▶ WHAT YOU NEED TO DO
Stop at the line containing "Die Landeshaushaltsordnung in der Fassung der": repeat exactly every line of the entries below from the first up to it, plus that line, with pictures omitted.

▶ INPUT RECORDS
= = =

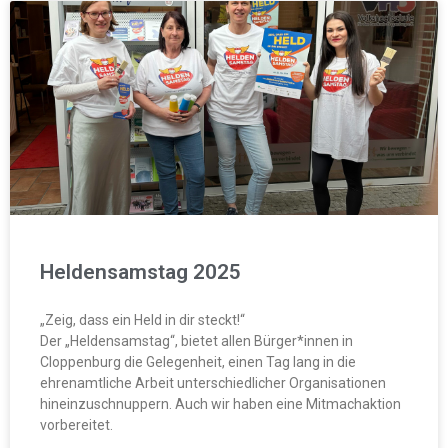
Heldensamstag 2025
„Zeig, dass ein Held in dir steckt!“
Der „Heldensamstag“, bietet allen Bürger*innen in
Cloppenburg die Gelegenheit, einen Tag lang in die
ehrenamtliche Arbeit unterschiedlicher Organisationen
hineinzuschnuppern. Auch wir haben eine Mitmachaktion
vorbereitet.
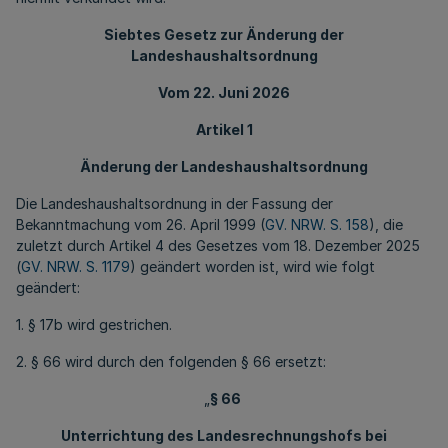
Siebtes Gesetz zur Änderung der
Landeshaushaltsordnung
Vom 22. Juni 2026
Artikel 1
Änderung der Landeshaushaltsordnung
Die Landeshaushaltsordnung in der Fassung der
Bekanntmachung vom 26. April 1999 (
GV. NRW. S. 158
), die
zuletzt durch Artikel 4 des Gesetzes vom 18. Dezember 2025
(
GV. NRW. S. 1179
) geändert worden ist, wird wie folgt
geändert:
1. § 17b wird gestrichen.
2. § 66 wird durch den folgenden § 66 ersetzt:
„
§ 66
Unterrichtung des Landesrechnungshofs bei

= = =

▶ ANSWER BOX
Heldensamstag 2025
„Zeig, dass ein Held in dir steckt!“
Der „Heldensamstag“, bietet allen Bürger*innen in
Cloppenburg die Gelegenheit, einen Tag lang in die
ehrenamtliche Arbeit unterschiedlicher Organisationen
hineinzuschnuppern. Auch wir haben eine Mitmachaktion
vorbereitet.
Siebtes Gesetz zur Änderung der
Landeshaushaltsordnung
Vom 22. Juni 2026
Artikel 1
Änderung der Landeshaushaltsordnung
Die Landeshaushaltsordnung in der Fassung der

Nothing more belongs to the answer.